SIGKILL is for leaks. SIGSTOP is for load-bursts. launchctl bootout is for evictions. These three verbs are not interchangeable. SIGKILL a service on a live listener and you orphan every socket, child proc, and in-flight client request. SIGSTOP is reversible; SIGKILL is not. launchctl bootout is the clean unwind. The classifier should never pick one when another is correct, and the per-entry Policy field now encodes that choice at the config layer, not at the action layer.

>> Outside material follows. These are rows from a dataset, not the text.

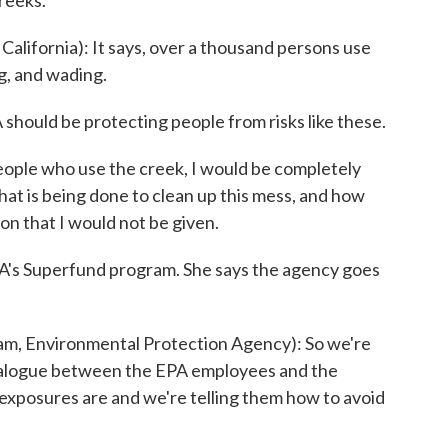
creeks.
fornia): It says, over a thousand persons use
ng, and wading.
ould be protecting people from risks like these.
eople who use the creek, I would be completely
at is being done to clean up this mess, and how
tion that I would not be given.
s Superfund program. She says the agency goes
, Environmental Protection Agency): So we're
 dialogue between the EPA employees and the
 exposures are and we're telling them how to avoid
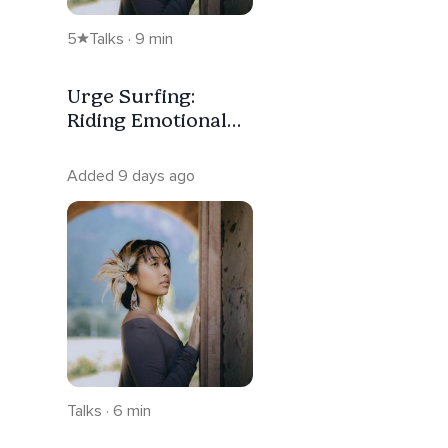
5
Talks · 9 min
Urge Surfing:
Riding Emotional
Waves Without
Reacting
Added 9 days ago
Talks · 6 min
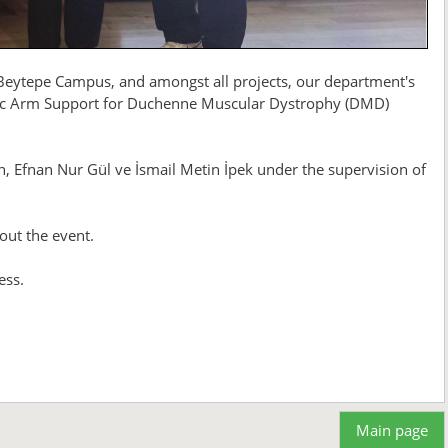
 Beytepe Campus, and amongst all projects, our department's
c Arm Support for Duchenne Muscular Dystrophy (DMD)
, Efnan Nur Gül ve İsmail Metin İpek under the supervision of
out the event.
ess.
Main page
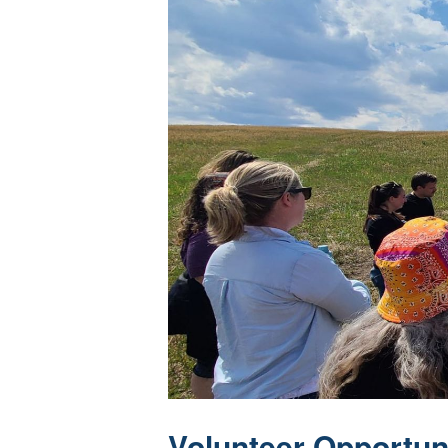
Volunteer Opportun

If your oracle lives on the resource you’re conserving, you have built a deadlock. The council gateway needs working memory to reason about memory problems. When we were hunting a memory issue, the council couldn’t answer. The fix is not “make the oracle smaller.” The fix is a cached off-machine advisor that can be consulted when the local reasoner is itself a victim of the thing you’re debugging. Belt-and-braces architecture means the braces live outside the belt.

Post-Entry State

sanctum-pressure-valve v0.1.0 (phase 2), commits sanctum-rs 011252d (phase 1) + 920c0eb (phase 2), both pushed to origin and mbp. Running on manoir, pid 46053, PRESSURE_VALVE_DRY_RUN=1 until ~08:37 UTC on 2026-04-21 (six hours from redeploy), cooldown 120 s, debounce 2 ticks. Heartbeat at ~/.openclaw/state/sanctum-pressure-valve.json is refreshed every 5 s with the kernel pressure enum and the compressor growth rate alongside the prior fields. 27 lib tests + 2 main tests + 3 integration tests passing, up from 19 in phase 1.

Open follow-ups:

Flip PRESSURE_VALVE_DRY_RUN=0 after the observation window, assuming the log shows only sensible would-have-done decisions.
Decide whether to promote the launchctl bootout sanctum-mlx action from manual-authorize to auto-escalate-at-RED-with-pressure-sustained-60s. Opinion leans no — the cost of a one-human-second latency on eviction is lower than the cost of an auto-evict firing during a false-positive.
Add a cached council-advisor path that doesn’t require the VM to be reachable, so the next memory crisis has a reviewer available without requiring the thing being reviewed to also be healthy.
sanctum-watchdog should mtime-check the valve’s heartbeat file and treat staleness > 30 s as a wedge, kickstarting the valve. Today a wedged valve would go unnoticed.

Commits: sanctum-rs 011252d (phase 1), sanctum-rs 920c0eb (phase 2 corrections), sanctum-docs this entry.